The way the entire code is laid out, it is extremely hard to add new 
benchmarks. It might require an entirely new GSoC project next year to make 
this useful for the community. Hard coded test scenarios, really? 
https://github.com/viveknarang/lucene-solr/blob/SolrNightlyBenchmarks/dev-tools/solrnightlybenchmarks/src/main/java/org/apache/solr/tests/nightlybenchmarks/MetricCollector.java#L31-L219
 
We need to make this configurable at the earliest.

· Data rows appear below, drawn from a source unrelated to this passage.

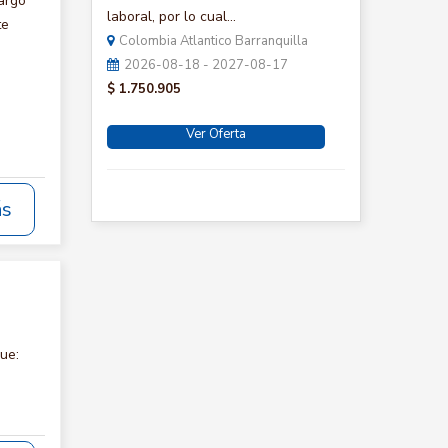
argo
laboral, por lo cual...
te
Colombia Atlantico Barranquilla
2026-08-18 - 2027-08-17
$ 1.750.905
Ver Oferta
ás
ue: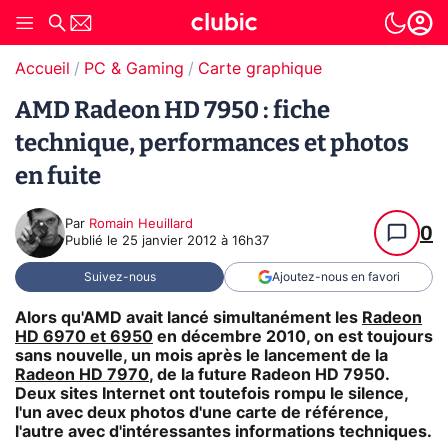
Accueil
PC & Gaming
Carte graphique
AMD Radeon HD 7950 : fiche
technique, performances et photos
en fuite
Par
Romain Heuillard
0
Publié le
25 janvier 2012 à 16h37
Suivez-nous
Ajoutez-nous en favori
Alors qu'AMD avait lancé simultanément les
Radeon
HD 6970 et 6950
en décembre 2010, on est toujours
sans nouvelle, un mois après le lancement de la
Radeon HD 7970
, de la future Radeon HD 7950.
Deux sites Internet ont toutefois rompu le silence,
l'un avec deux photos d'une carte de référence,
l'autre avec d'intéressantes informations techniques.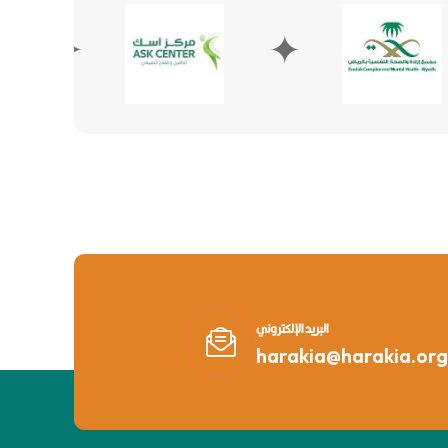
✦
✦
البريد الإلكتروني
harakia@harakia.org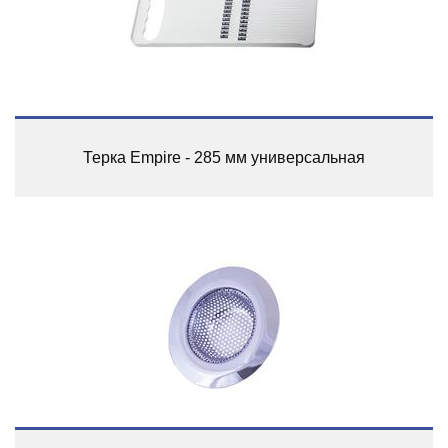
Терка Empire - 285 мм универсальная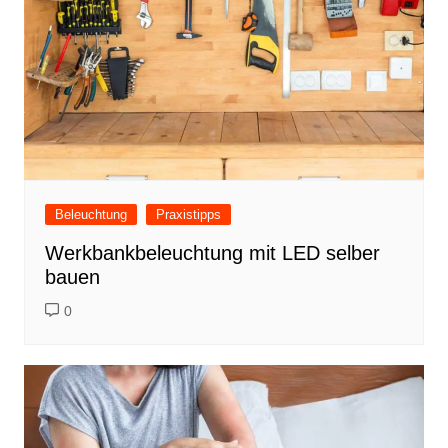
Beleuchtung
Praxistipps
Werkbankbeleuchtung mit LED selber
bauen
0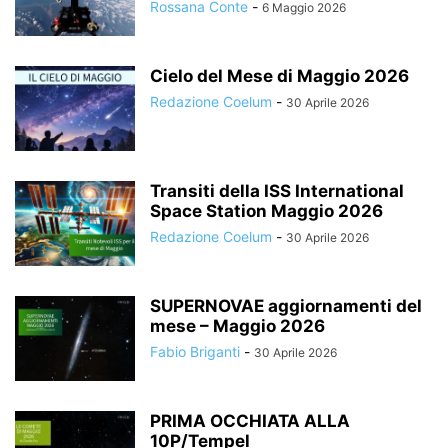
Rossana Conte
-
6 Maggio 2026
Cielo del Mese di Maggio 2026
Redazione Coelum
-
30 Aprile 2026
Transiti della ISS International
Space Station Maggio 2026
Redazione Coelum
-
30 Aprile 2026
SUPERNOVAE aggiornamenti del
mese – Maggio 2026
Fabio Briganti
-
30 Aprile 2026
PRIMA OCCHIATA ALLA
10P/Tempel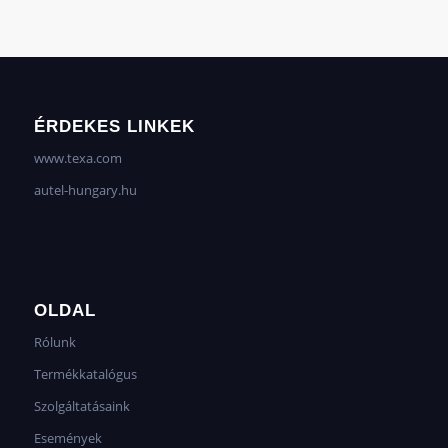
ÉRDEKES LINKEK
www.texa.com
autel-hungary.hu
OLDAL
Rólunk
Termékkatalógus
Szolgáltatásaink
Események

I my opinion, the way the benchmarks in this suite should configured as:
{code}
{
  "index-benchmarks": [
    {
      "name": "CLOUD_INDEXING",
      "description": "some shit",
      "replication-type": "cloud",
      "dataset-file": "filename containing data"
      "setups": [
        {
          "collection": "cloud_2x2",
          "replicationFactor": 2,
          "shards": 2,
          "min-threads": 1,
          "max-threads": 16
        },
        {
          "collection": "cloud_1x1",
          "replicationFactor": 1,
          "shards": 1,
          "min-threads": 1,
          "max-threads": 16
        },
        {
          "collection": "cloud_1x2",
          "replicationFactor": 2,
          "shards": 1,
          "min-threads": 1,
          "max-threads": 16
        }
      ]
    },
    {
      "name": "CLOUD_PARTIAL_UPDATE",
      "description": "some shit",
      "replication-type": "cloud",
      "dataset-file": "filename containing full documents",
      "updates-file": "filename containing updates",
      "setups": [
        {
          "collection": "partial_2x2",
          "replicationFactor": 2,
          "shards": 2,
          "min-threads": 1,
          "max-threads": 16
        },
        {
          "collection": "partial_1x1",
          "replicationFactor": 1,
          "shards": 1,
          "min-threads": 1,
          "max-threads": 16
        },
        {
          "collection": "partial_1x2",
          "replicationFactor": 2,
          "shards": 1,
          "min-threads": 1,
          "max-threads": 16
        }
      ]
    }, 
    ... more such benchmarks ...
  ],
  "query-benchmarks": [
    {
      "name": "TERM_NUMERIC_QUERY_CLOUD_2T",
      "description": "some shit describing the benchmark",
      "replication-type": "cloud or standalone""collection/core": "<name of the 
collection/core, that must've already been created during the indexing phase>",
      "query-file": "name of file containing all the queries for this 
benchmark",
      "client-type": "CUSC or CSC or HSC etc.",
      "min-threads": 1"max-threads": 8
    }, 
    ... more such benchmarks ...
  ]
}
{code}

Based on this, the suite will do the right thing. Various things to consider 
here:
# Partial updates benchmarks should:
{code}
for every replicationFactor, shards, thread combination:
  Create a new collection with given name, and given replicationFactor and 
shards
  Index the full dataset without timing.
  Start timer
  Update all documents
  Stop timer, record difference in time
  Delete this collection.
{code}
# Full document indexing benchmarks should:
{code}
for every replicationFactor, shards, thread combination:
  Create a new collection with given name, and given replicationFactor and 
shards
  Start timer
  Index the documents
  Stop timer, record difference in time
  if (numThread != maxThread):
     Delete this collection
  else
     // don't delete, since this collection needs to stay for query benchmarks
{code}
# For every query benchmark:
{code}
for every collection, thread combination:
  Stop and start all Solr nodes (so that caches are cleared)
  Wait till all replicas for the given collection are "active"
  Issue around 100-200 queries to warm up the searchers.
  Start timer
  Query the collection using the given numThreads
  Stop timer, record difference in time
{code}

In case there's any information that the graphs need, but not covered here, 
please comment/discuss.

What do you think of the above proposal (in general or in specific parts) to 
make the suite easier to configure/manage/extend?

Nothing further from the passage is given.